Kitchen Design: an Interview with Designer Jo Gifford

Kitchen Design: an Interview with Designer Jo Gifford

Remodeling a kitchen requires proper planning, time and effort, and of course, a eye for design. Today we are in Plano, Texas sitting with DFW Improved designer, Jo Gifford, talking about kitchen design.

Tiffany: Let’s talk about what goes into a kitchen design when we are remodeling a home – materials, layout, and trends you’re seeing. Where do you begin?

Jo: Many times when a client is contacting us, it’s out of dysfunction and frustration with their kitchen. High on their priority list is, how can we make this space work?! Another hot point with them might be that it’s so outdated and dark, how can we brighten it up?! When it comes to dysfunction and cosmetic updates, there are so many different ways to begin. Having a professional designer and contractor come help lay that out can be super helpful. In the long run, this will make the functionality and design work better together and be more cost effective.

Tiffany: As a designer, how do you get a feel for what your clients are looking for?

Jo: One of the values of our remodel process is the home visit – seeing the adjacent spaces, if they have a favorite room or new décor or furniture that they want to introduce into a new space. We often encourage people to look at our website gallery, Pinterest and Houzz before we come out. This way, we can bring materials that they’ve shown interest in so the client can visualize them in their own space.

Tiffany: What are some of the things that you try to help a homeowner think through when they’re choosing kitchen materials?

Jo: We’ve talked before about life stages. Myself, I’ve got young children at home. A marble countertop in the kitchen is absolutely not going to work for us. We spill juice, spaghetti sauce, wine and all of those things can really tear up the marble. So, right now, my lifestyle is probably a better fit for a quartz or a granite product. They’re just more durable and have less opportunity for staining and scratching. These basic concepts really apply to cabinets, hardware, flooring and finishes.

Tiffany: What are some of the features that DFW Improved values in a kitchen layout?

Jo: We talked a little bit in the beginning about functionality. Oftentimes, clients may see a layout or feature at someone else’s house that they just love, but that doesn’t always work in their space. Talking through functionality is key – how will they use the space, how many people live in their home, and what features are most important to their family. This really determines how useful a layout will be in their home.
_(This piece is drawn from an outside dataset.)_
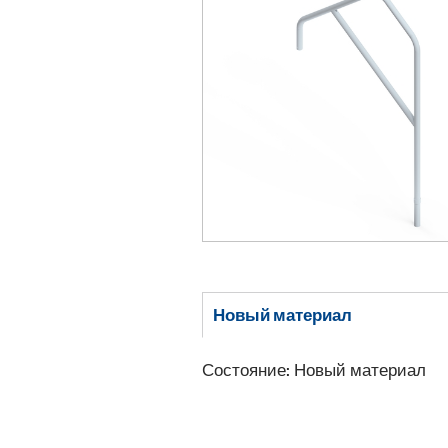
Новый материал
Состояние: Новый материал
Tiffany: What are a few kitchen features that everyone is asking for?

Jo: The trash pull-out seems to be on everybody’s wish list! They want to find a home for the trash can. Tucking it away simplifies the look of the kitchen, without being distracting.

Another request we’re seeing is pull-out drawers, adjustable shelves, and pot drawers. These features allow for a lot of storage and easy accessibility.

Tiffany: Can you tell us about a kitchen that DFWI has done recently? What is it that you love about it?

Jo: So, we’re currently working with a couple that is engaged to be married. In their new home, the layout was fantastic but needed some cosmetic updates. We have updated the color scheme throughout the entire house while focusing the most effort on the kitchen. New state-of-the-art appliances, plank flooring and relocation of the island to make the workflow better. It has been really incredible to see the finished product.

In summary, when planning your kitchen layout, think about functionality and efficiency. No matter what size or shape kitchen you design, it’s essential to create a kitchen that makes life easier and more efficient.